Don’t get me wrong, I’ve tried to find a remedy. At the beginning of every class, as sinewy figures bend and stretch around me, I dutifully, stoically unroll my mat, take child’s pose and attempt to turn my focus inward, listening to my breath and body as I’ve been told to do countless times by countless teachers.
“Breathe in, breathe out,” I repeat in my head like a mantra, using the lyrical yoga voice reserved for only the most enlightened practitioners, and which I have yet to effectively imitate.
“Lets all begin standing at the top of our mats,” the teacher says in just such a voice.
I open my eyes. The girl in front of me has a really nice back. She looks quite strong. I wonder if she can do hanumanasana (the splits) and if so, will the teacher makes us do them today? Will she notice the two-inch gap between my pelvic f*cking floor and the mat that refuses to eradicate its existence from my practice and life?
Damn. Stop. Breathe, body, forward fold, chaturanga.
I bring myself back to my mat, vowing not to look in front of behind me for the remainder of the practice.

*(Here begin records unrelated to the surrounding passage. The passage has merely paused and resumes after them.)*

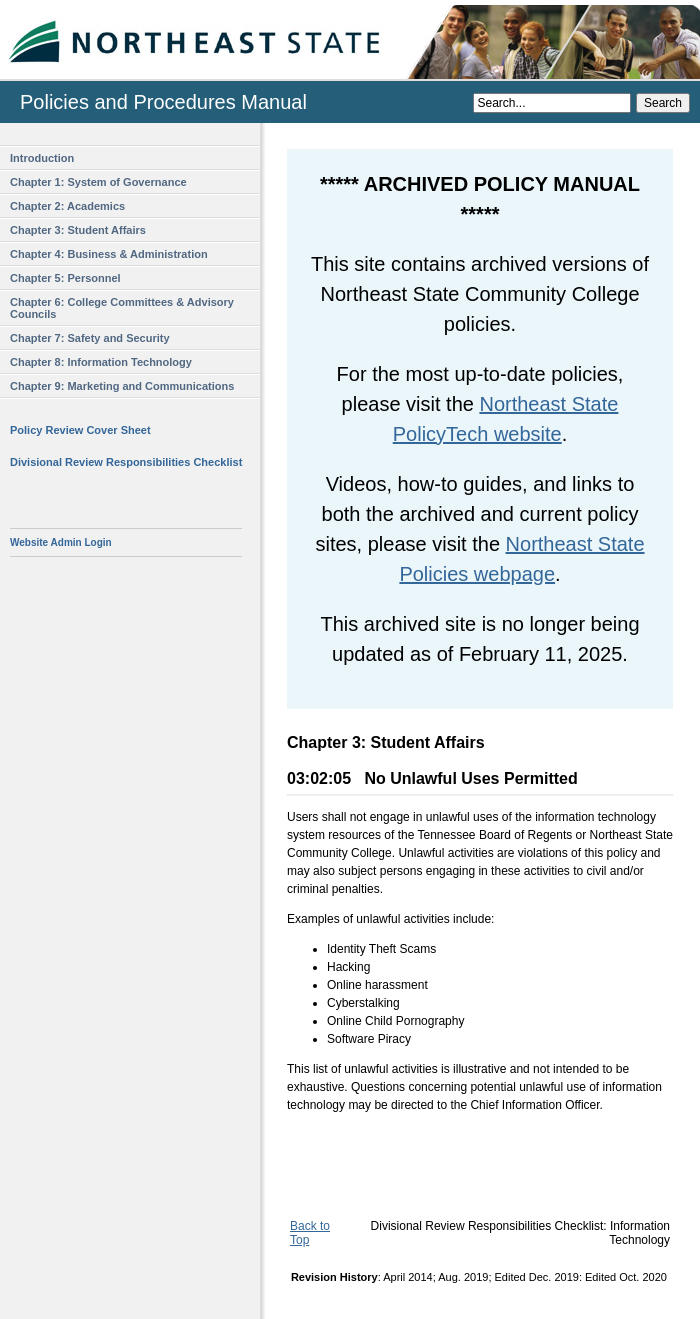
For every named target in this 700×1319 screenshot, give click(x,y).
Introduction (42, 158)
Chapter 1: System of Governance (98, 182)
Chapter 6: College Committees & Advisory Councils (122, 308)
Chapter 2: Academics (67, 206)
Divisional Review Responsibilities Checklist (126, 462)
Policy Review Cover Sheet (80, 430)
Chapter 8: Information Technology (101, 362)
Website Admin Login (61, 542)
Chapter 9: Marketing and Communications (122, 386)
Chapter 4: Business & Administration (109, 254)
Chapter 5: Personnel (65, 278)
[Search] (552, 103)
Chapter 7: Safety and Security (90, 338)
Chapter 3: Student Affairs (78, 230)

“Now as you stand folded at the top of your mat, can you bring one leg up and simply hop into handstand?” the teacher asks.
I wonder if she’s being rhetorical, but then see most everyone around me gracefully standing on his or her hands and realize I am the only one that has yet to come upside down.
Damn, damn, damn.
I kick up, and fall straight back into wheel, the only thing about handstand I have actually mastered. Can someone else please fall so I don’t look so bad? I search hopefully around the room, willing someone to eat it in solidarity. No dice.

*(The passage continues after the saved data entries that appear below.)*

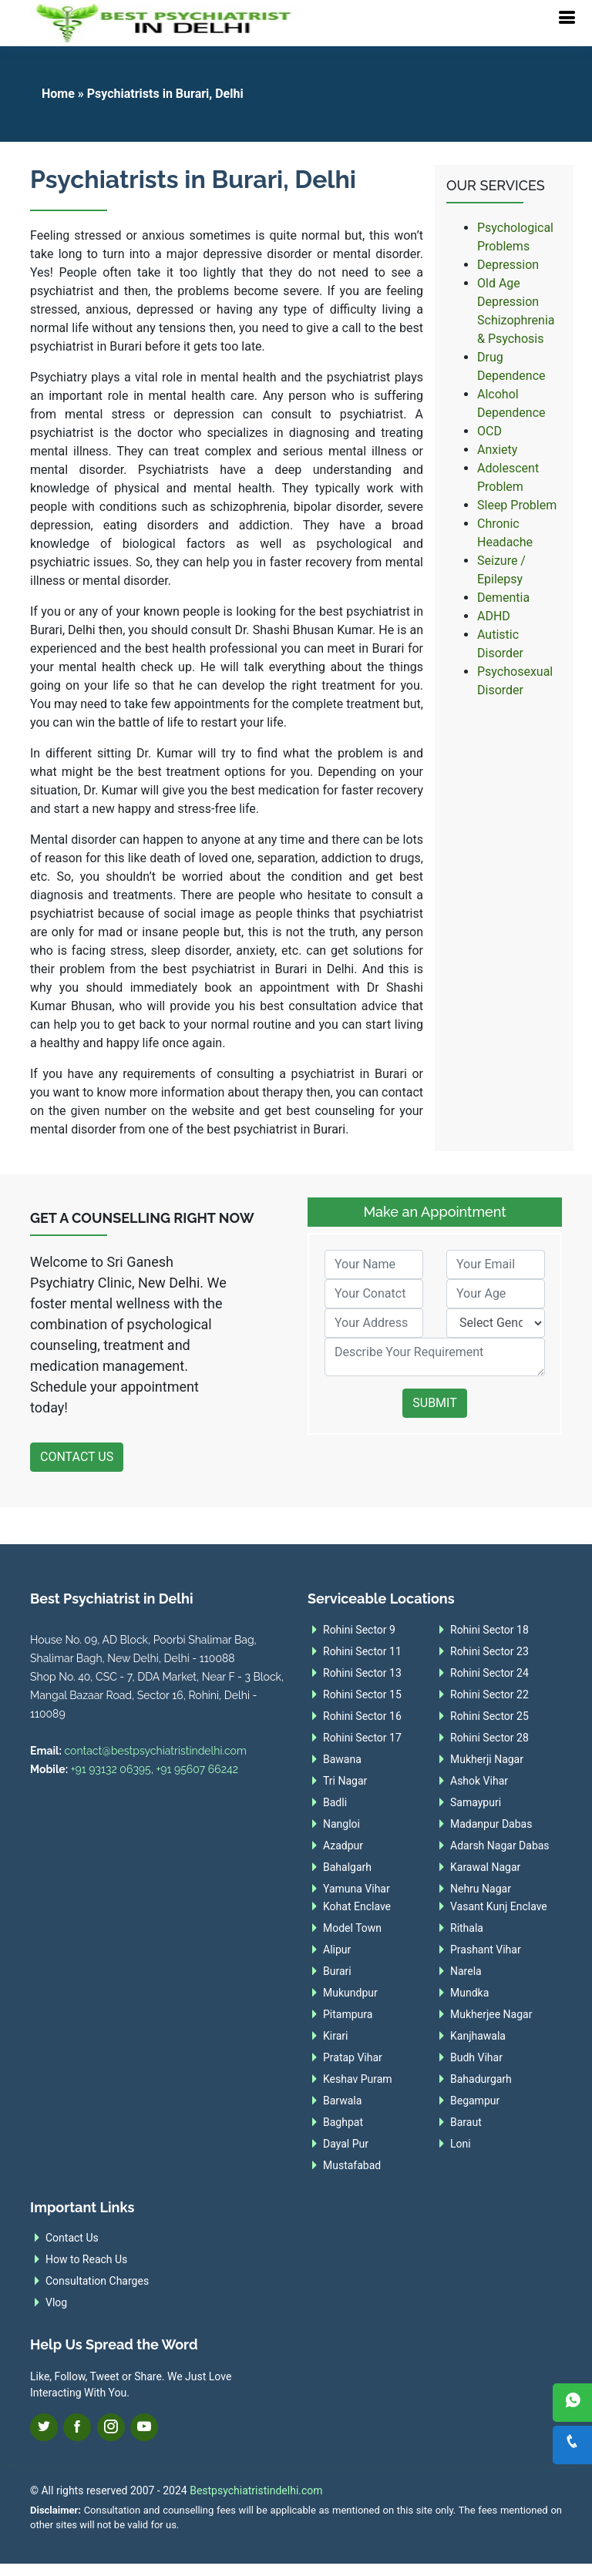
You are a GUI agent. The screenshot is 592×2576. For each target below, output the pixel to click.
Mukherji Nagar (486, 1759)
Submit (434, 1402)
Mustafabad (352, 2165)
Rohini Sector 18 (489, 1629)
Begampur (475, 2100)
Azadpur (343, 1845)
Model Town (352, 1928)
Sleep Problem (517, 505)
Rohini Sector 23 (489, 1651)
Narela (466, 1971)
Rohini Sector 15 (362, 1694)
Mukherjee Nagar (491, 2014)
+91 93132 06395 (111, 1769)
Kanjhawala (478, 2035)
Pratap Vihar (352, 2057)
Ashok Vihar (479, 1780)
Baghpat (343, 2122)
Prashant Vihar (485, 1949)
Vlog (56, 2302)
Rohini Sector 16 (362, 1716)
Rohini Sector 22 (489, 1694)
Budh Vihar (476, 2057)
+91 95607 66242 (197, 1769)
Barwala (342, 2100)
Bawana (342, 1759)
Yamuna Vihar (356, 1888)
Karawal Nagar (485, 1867)
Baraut (466, 2122)
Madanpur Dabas (491, 1824)
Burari (337, 1971)
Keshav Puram (357, 2079)
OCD (489, 431)
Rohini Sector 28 (489, 1737)
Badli (335, 1802)
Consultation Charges (97, 2280)
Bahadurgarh (481, 2079)
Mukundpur (350, 1992)
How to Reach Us (86, 2259)
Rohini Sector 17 (362, 1737)
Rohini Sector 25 (489, 1716)
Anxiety (497, 449)
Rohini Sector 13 (362, 1673)
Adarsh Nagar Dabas (500, 1845)
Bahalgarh (347, 1867)
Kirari (335, 2035)
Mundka (469, 1992)
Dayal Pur (345, 2143)
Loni (460, 2143)
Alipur (337, 1949)
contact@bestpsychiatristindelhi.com (156, 1751)
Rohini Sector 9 (359, 1629)
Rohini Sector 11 (362, 1651)
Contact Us (76, 1456)
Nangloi (341, 1824)
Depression (508, 264)
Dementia (503, 597)
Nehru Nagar (480, 1888)
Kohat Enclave (357, 1906)
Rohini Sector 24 (489, 1673)
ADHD (493, 616)
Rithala (466, 1928)
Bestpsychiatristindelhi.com (256, 2490)
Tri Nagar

Damnit Zoe! Stop! Was I actually just willing someone to fall?! What is wrong with me?! I am the worst yogi ever. Surely this warrants some sort of yogic purgatory or even hell, filled with lululemon knockoffs and canned, inorganic coconut water.
I drag my dejected yogless ass to the wall and come into handstand, continuing to stare morosely around me at the serene faces all focused on their respective drishtis. Tomorrow. Tomorrow I will find my true practice.